MOTUS PRIVACY NOTICE
Last Revised: February 26, 2021
This Privacy Notice explains how Motus, LLC and its commonly-owned companies (“Motus” or “we”) collects, uses, shares, and handles information about individuals, including users (“Users”) of the Motus website(s), mobile app, and other services (collectively, “Motus Services”). For example and without limitation, Users include mobile workers who use the Motus app to track mileage for reimbursement from their employers, individuals who administer relocation services on behalf of employers, and employees or contractors of companies that use the Motus Services to manage their employees’ mobile devices. All references in this policy to “our website(s)”, refer to the website(s) owned by Motus at www.motus.com, www.runzheimer.com, and co-branded sites with Motus Clients.
We value your privacy and want to be accountable and fair to you as well as transparent with you in the way that we collect and use your personal information. We also want you to know your rights in relation to your information.

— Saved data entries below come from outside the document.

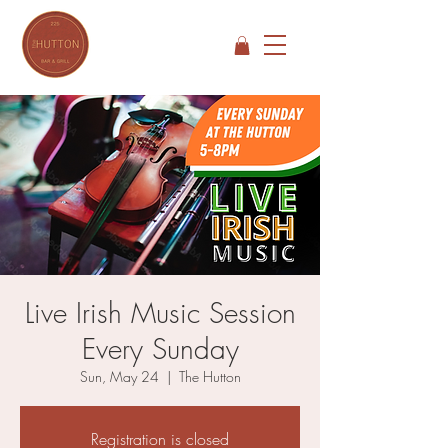
Live Irish Music Session
Every Sunday
Sun, May 24
  |  
The Hutton
Registration is closed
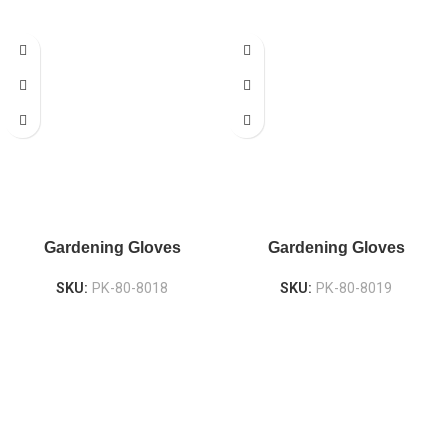
Gardening Gloves
Gardening Gloves
SKU:
PK-80-8018
SKU:
PK-80-8019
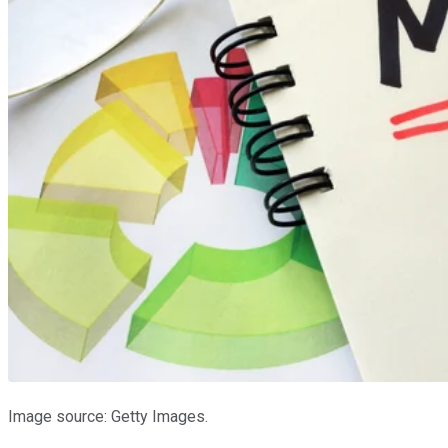
Image source: Getty Images.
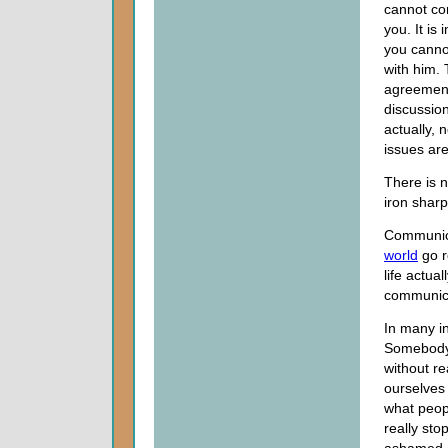
cannot co
you. It is
you cann
with him. 
agreemen
discussion
actually, 
issues are
There is 
iron sharp
Communicat
world
go r
life actua
communica
In many i
Somebody 
without re
ourselves 
what peopl
really st
ashamed o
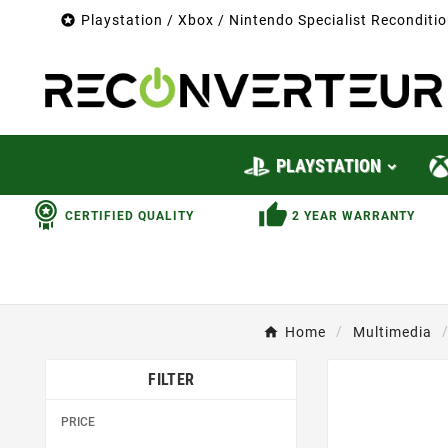

Playstation / Xbox / Nintendo Specialist Recondit
PLAYSTATION
CERTIFIED QUALITY
2 YEAR WARRANTY
Home
Multimedia
FILTER
PRICE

Motus collects Users’ information on behalf of Users’ employers, relocation management companies, or other companies that engage the services of Users (collectively, “Motus Clients”). Users may be direct employees or independent contractors of Motus Clients. Users also may be direct employees or independent contractors of Motus Clients’ Permitted Affiliates, as defined in the Motus Master Services Agreement.
If you are based in the European Union (“EU”) or the United Kingdom (“UK”), Motus is a data controller in respect of your personal information for certain of its processing activities, and is responsible for your data in respect of these activities. For other processing activities, Motus acts as a data processor on behalf of Motus Clients. Where Motus acts as a data processor on behalf of a Motus Client, the Motus Client will be the data controller responsible for your data. Likewise, if you are a California resident, in many cases Motus serves as the service provider for a Motus Client for the purposes of the California Consumer Privacy Act, as described below.
Please ensure that you have read and understood this Privacy Notice. Where you interact with us or use this website(s), we assume that you have done so. As Motus evolves, we may update this Privacy Notice to reflect changes in the manner in which we deal with personal information, whether to comply with then applicable regulations and self-regulatory standards or otherwise. The Privacy Notice posted here will always be current. We encourage you to review this statement regularly. If we make a material change to the Privacy Notice, we will notify you via e-mail at your most recent e-mail address on record and post a notice of the change on our website(s).
This Privacy Notice does not limit collection, use, sharing, or handling by Motus of aggregated, de-identified, or anonymized information, provided that the information cannot be associated with an individual.
If you have any questions or concerns about this Privacy Notice, e-mail Motus at [email protected]
INFORMATION WE COLLECT
Motus collects User information from Users and Clients in order to administer and provide Motus Services to Motus Clients and Users and for the other purposes identified in this Privacy Notice. The precise User information collected varies by Motus Services, and includes:
To deliver some services, such as mileage capture/reimbursement, Motus will collect precise location information related to a User’s location and route. Motus will only collect precise location information if a User affirmatively opts in to such collection via both the mobile device operating system settings and the settings on the Motus Service.
For instance, in order for a User to allow the Motus app to collect precise location information on the User’s iPhone, the User must take two steps. First, the User must allow Motus to access location information via the iPhone’s Privacy settings. Second, the User must enable location collection via the settings on the Motus app.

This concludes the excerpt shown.